I have not posted for the last few weeks, not because I have nothing to say but rather because I have been thinking about the future of this blog.
I have had in mind for some time that there is a need to say something about the Bayesian analysis facilities that were introduced in Stata14 and while preparing for that topic I was forced to question the sense of advocating my own parallel set of Stata commands. When I wrote the book, Bayesian analysis with Stata, there were no Bayesian options in Stata and I was assured repeatedly that none were planned. Then, shortly after publication, there was a change of mind and some very basic Bayesian commands were added to the latest release of Stata.
Clearly there is no sense in having two competing systems and equally obviously StataCorp have the resources and experience to produce far better commands than I could. Although it must be said that the official additions to Stata14 are pretty basic and cannot produce the same variety of Bayesian analyses as my own commands.
It looks to me as though Stata have rushed out a very limited command for Metropolis-Hastings sampling without paying much attention to the way in which it will fit within the broader Bayesian software that they will eventually need to produce. While it is true that the Bayesian commands in Stata14 are limited, experience suggests that StataCorp will build quickly on those foundations and eventually they will produce something very impressive. I would not be surprised if they wrote a general Gibbs sampling command using Mata, similar to OpenBUGS or JAGS, or perhaps they will opt for HMC and write a Stan-like program in Mata.
StataCorp seem to have a policy of not linking Stata to other software. One can see the sense of this from an economic point of view as it makes users dependent on Stata and encourages them to buy the new releases. It also allows StataCorp to control the quality of the analyses that Stata produces. The downside is that developments are slower than they need to be and StataCorp is constantly engaged in reinventing the wheel. I think that the experience of more flexible approaches, as typified by R and Wikipedia, is that looser control has many advantages and quality is better maintained by the continual testing that results from heavy use.
Anyway, there is little point in my continuing to develop my own Stata commands for Bayesian analysis. It is a race that I cannot win.
There is, I think, still scope for a blog explaining Bayesian methods and illustrating different types of Bayesian analyses but this ought to be based on the official version of Stata and not my own commands. This creates a problem because the official commands are still too basic to do anything really interesting. In that sense, this blog is a few years ahead of its time.
There is one final factor that needs to be taken into account. I enjoy writing this blog, I certainly would not do it otherwise.
I have not made a final decision but I will probably leave this blog open but post less frequently and meantime give thought to starting a different blog to keep myself amused.
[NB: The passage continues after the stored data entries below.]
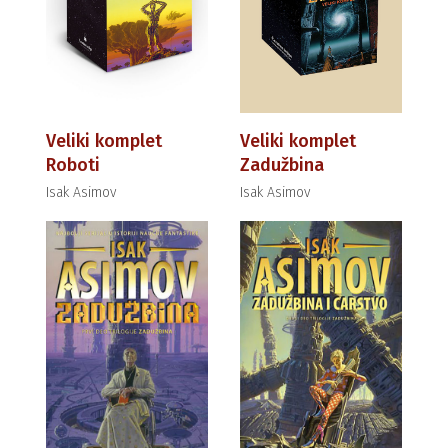
Veliki komplet
Veliki komplet
Roboti
Zadužbina
Isak Asimov
Isak Asimov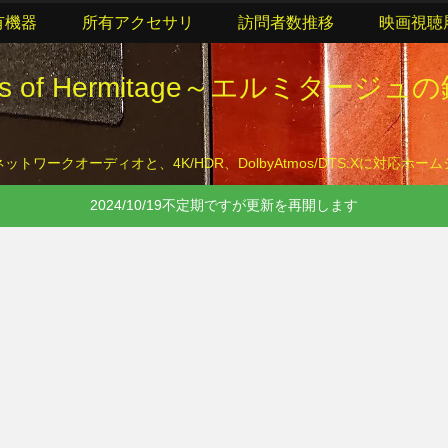
有機器
所有アクセサリ
訪問者数推移
映画視聴
lls of Hermitage～エルミタージュ
トワークオーディオと、4K/HDR、DolbyAtmos/DTS:Xに対応ホ
2024/10/19不定期ですが更新を再開します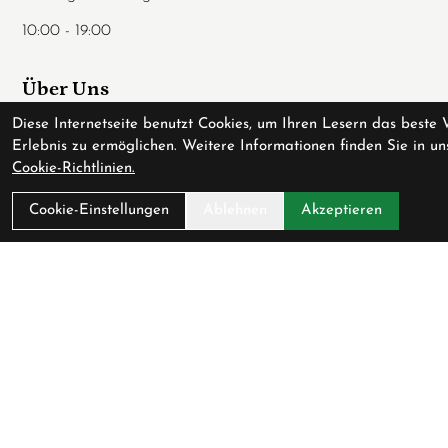
10:00 - 19:00
Über Uns
Diese Internetseite benutzt Cookies, um Ihren Lesern das beste 
Ladengeschäft
Erlebnis zu ermöglichen. Weitere Informationen finden Sie in un
Anfahrt
Cookie-Richtlinien.
AGB
Cookie-Einstellungen
Ablehnen
Akzeptieren
Datenschutz
Impressum
Service
Fahrradversicherung
Werkstatt
Downloadcenter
If I were to write another book, it would be called Bayesian methods in genetic epidemiology and I would try to follow the style of Bayesian analysis with Stata, by which I mean I would attempt to emphasise practical application and the understanding of the basic concepts, but not worry too much about the rigour of the explanation. There are many people analysing genetic data who have not had a formal training in statistics and it interests me to try to explain complex statistical ideas to such non-specialists, though I realise that this is challenging and my attempts will not always be successful.
Writing a book is a major undertaking and I do not have time for it at present but I am attracted by the idea of self-publishing a book as a blog and releasing it in regular instalments, rather as Dickens released Pickwick Papers (and no, I do not have any delusions about my writing style, which I know to be very limited).
The trouble is that Stata is not a good program for handling genetic epidemiology datasets, which are often huge. StataCorp made some initial decisions that have been overtaken by events and StataCorp has shown itself slow to adapt. Clearly the idea of only having one spreadsheet of data open at a time is too limiting and restricting that spreadsheet to a few thousand columns makes it virtually impossible to use Stata for many modern applications. I’m sure that Stata will evolve, but progress is so slow that I fear for its long-term market share.
Anyway, a serially released book called Bayesian methods in genetic epidemiology would have to use R, so it would not be a natural continuation of this blog. I will give myself a few months to think it over and if I have the energy, I will make a start on Bayesian methods in genetic epidemiology as a fresh blog in the New Year. Meantime this blog will continue, at least for a while, but perhaps with a posting every month rather than a posting every week.